Re: [Intel-wired-lan] [PATCH] e1000e: free IRQ when the link is up or down

From: Baicar, Tyler
Date: Thu Nov 03 2016 - 11:54:22 EST


On 11/3/2016 2:09 AM, Ruinskiy, Dima wrote:
-----Original Message-----
From: Intel-wired-lan [mailto:intel-wired-lan-bounces@xxxxxxxxxxxxxxxx] On
Behalf Of Tyler Baicar
Sent: Wednesday, 02 November, 2016 23:08
To: Kirsher, Jeffrey T; intel-wired-lan@xxxxxxxxxxxxxxxx;
netdev@xxxxxxxxxxxxxxx; linux-kernel@xxxxxxxxxxxxxxx;
okaya@xxxxxxxxxxxxxx; timur@xxxxxxxxxxxxxx
Cc: Tyler Baicar
Subject: [Intel-wired-lan] [PATCH] e1000e: free IRQ when the link is up or
down

Move IRQ free code so that it will happen regardless of the link state.
Currently the e1000e driver only releases its IRQ if the link is up.

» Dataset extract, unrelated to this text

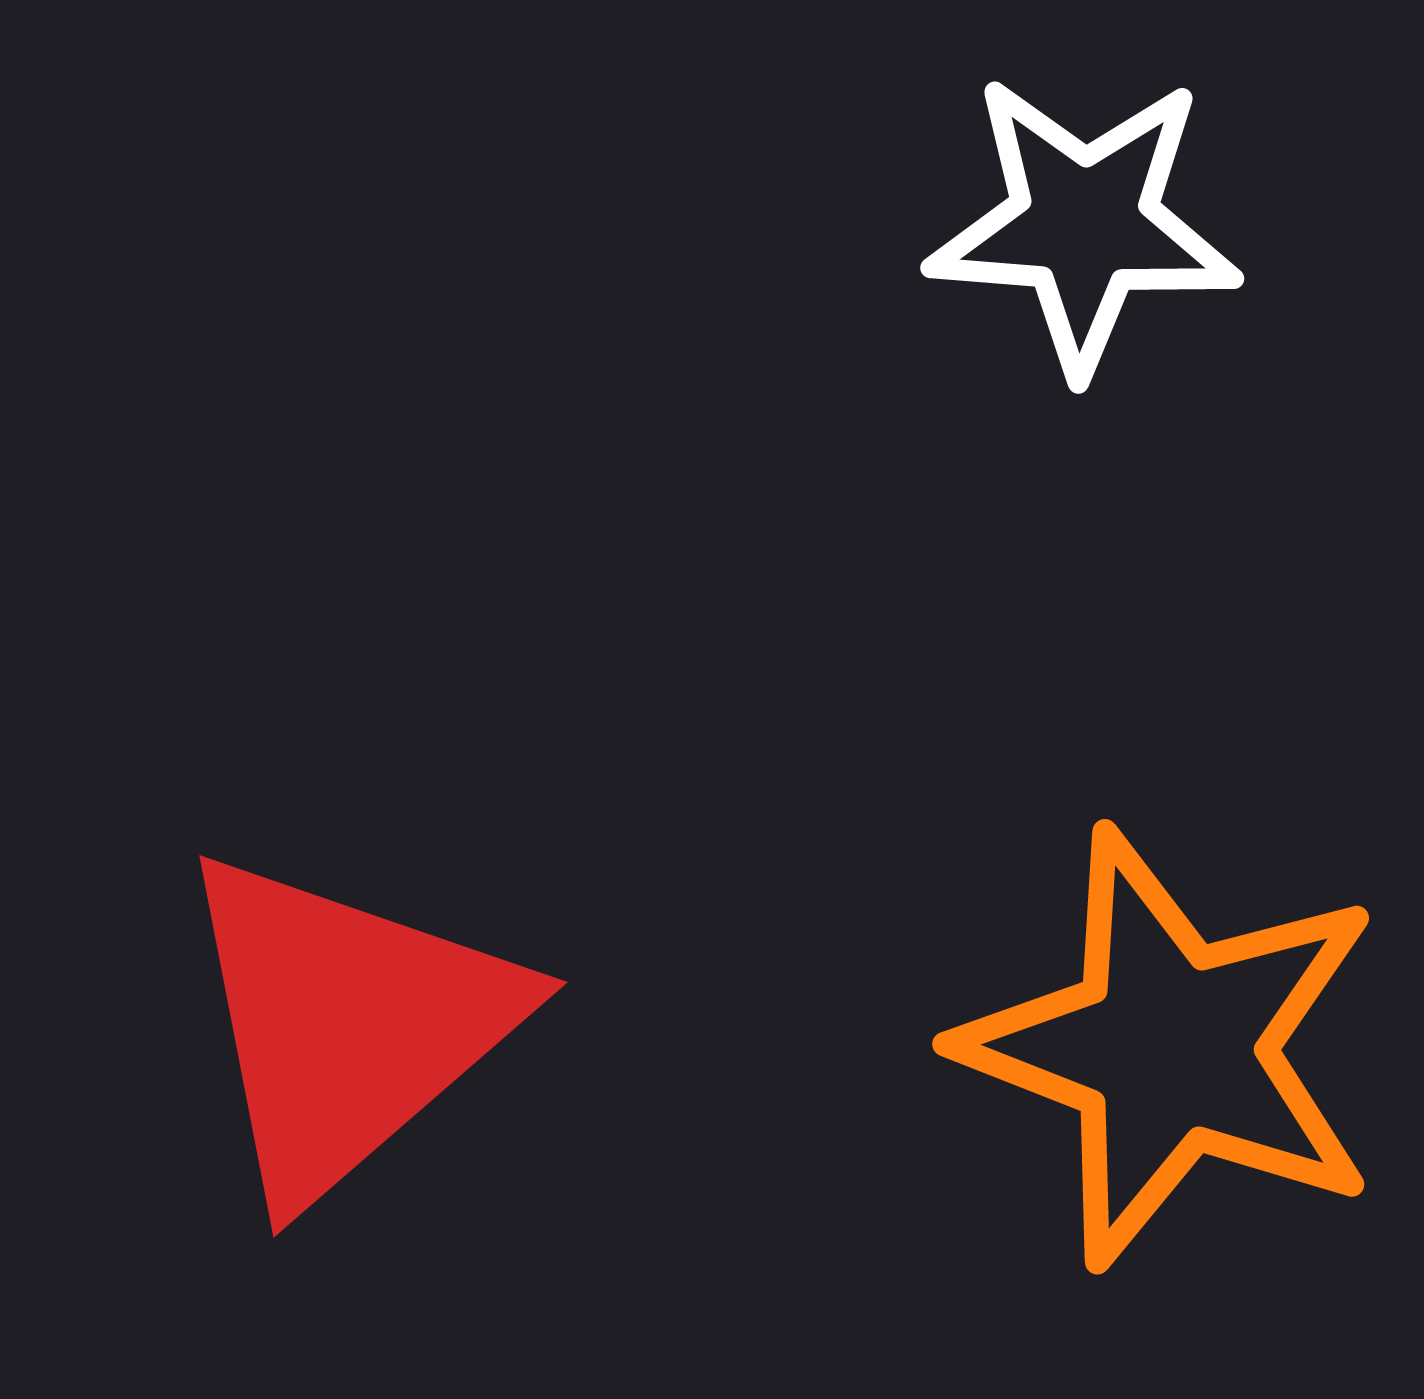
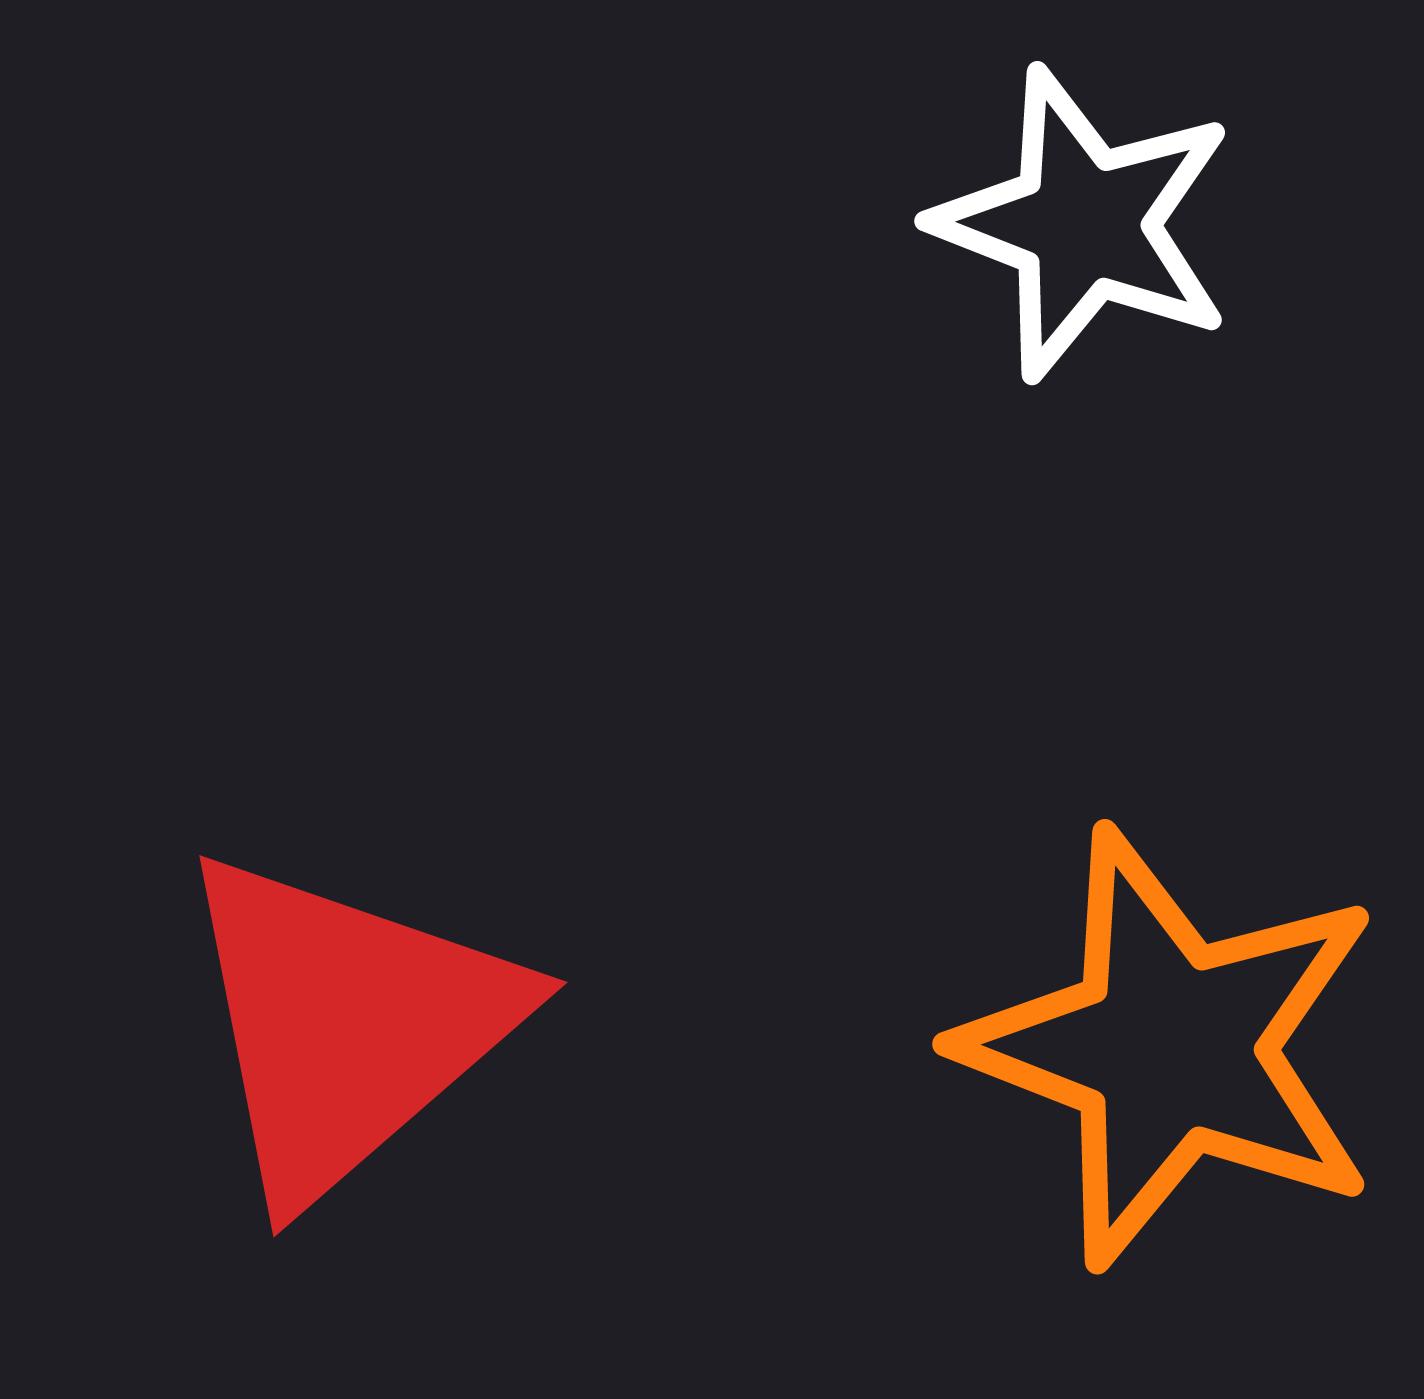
white star: rotated 17 degrees clockwise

This is not
sufficient because it is possible for a link to go down without releasing the IRQ.
A secondary bus reset can cause this case to happen.

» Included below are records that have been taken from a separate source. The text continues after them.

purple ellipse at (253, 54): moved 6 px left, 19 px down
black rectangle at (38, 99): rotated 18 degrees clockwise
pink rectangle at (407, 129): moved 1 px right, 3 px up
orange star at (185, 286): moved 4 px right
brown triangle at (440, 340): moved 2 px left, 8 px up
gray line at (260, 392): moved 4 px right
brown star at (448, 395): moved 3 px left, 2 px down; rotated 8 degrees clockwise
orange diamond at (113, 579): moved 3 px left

Signed-off-by: Tyler Baicar <tbaicar@xxxxxxxxxxxxxx>
---
drivers/net/ethernet/intel/e1000e/netdev.c | 3 ++-
1 file changed, 2 insertions(+), 1 deletion(-)

diff --git a/drivers/net/ethernet/intel/e1000e/netdev.c
b/drivers/net/ethernet/intel/e1000e/netdev.c
index 7017281..36cfcb0 100644
--- a/drivers/net/ethernet/intel/e1000e/netdev.c
+++ b/drivers/net/ethernet/intel/e1000e/netdev.c
@@ -4679,12 +4679,13 @@ int e1000e_close(struct net_device *netdev)

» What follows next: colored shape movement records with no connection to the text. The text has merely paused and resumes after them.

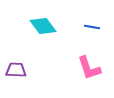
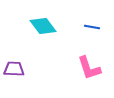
purple trapezoid: moved 2 px left, 1 px up
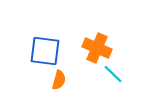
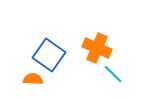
blue square: moved 4 px right, 4 px down; rotated 28 degrees clockwise
orange semicircle: moved 26 px left, 1 px up; rotated 102 degrees counterclockwise
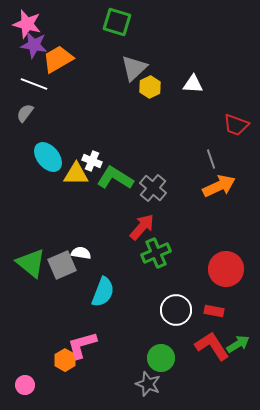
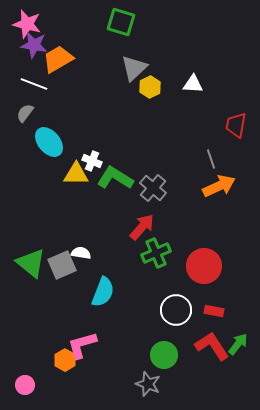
green square: moved 4 px right
red trapezoid: rotated 80 degrees clockwise
cyan ellipse: moved 1 px right, 15 px up
red circle: moved 22 px left, 3 px up
green arrow: rotated 20 degrees counterclockwise
green circle: moved 3 px right, 3 px up
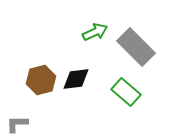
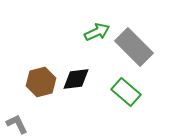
green arrow: moved 2 px right
gray rectangle: moved 2 px left
brown hexagon: moved 2 px down
gray L-shape: rotated 65 degrees clockwise
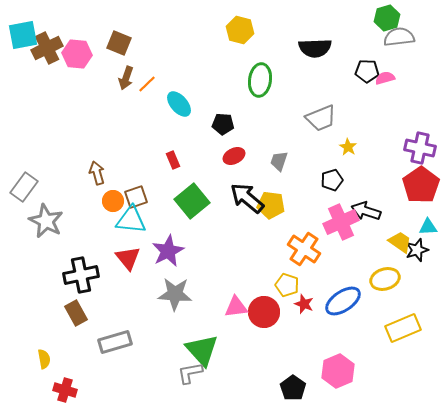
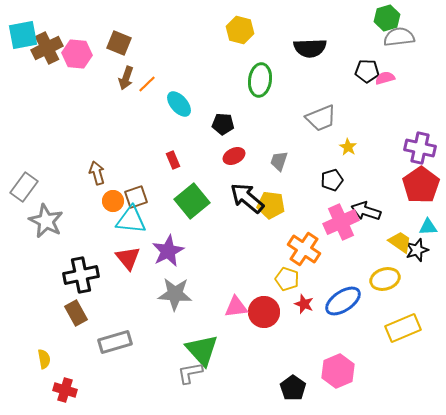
black semicircle at (315, 48): moved 5 px left
yellow pentagon at (287, 285): moved 6 px up
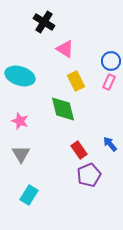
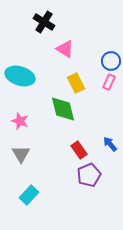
yellow rectangle: moved 2 px down
cyan rectangle: rotated 12 degrees clockwise
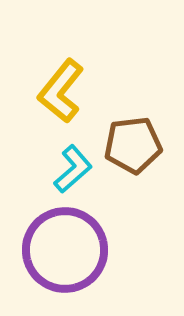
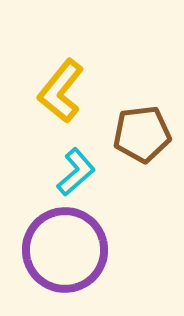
brown pentagon: moved 9 px right, 11 px up
cyan L-shape: moved 3 px right, 3 px down
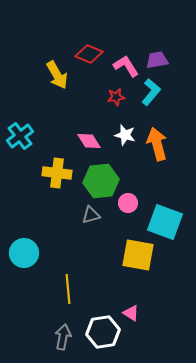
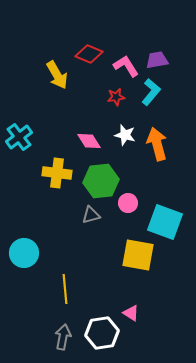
cyan cross: moved 1 px left, 1 px down
yellow line: moved 3 px left
white hexagon: moved 1 px left, 1 px down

if (!test_bit(__E1000_DOWN, &adapter->state)) {
e1000e_down(adapter, true);
- e1000_free_irq(adapter);

/* Link status message must follow this format */
pr_info("%s NIC Link is Down\n", adapter->netdev->name);
}

+ e1000_free_irq(adapter);
+
napi_disable(&adapter->napi);

e1000e_free_tx_resources(adapter->tx_ring);
This is not correct. __E1000_DOWN has nothing to do with link state. It is an internal driver status bit that indicates that device shutdown is in progress.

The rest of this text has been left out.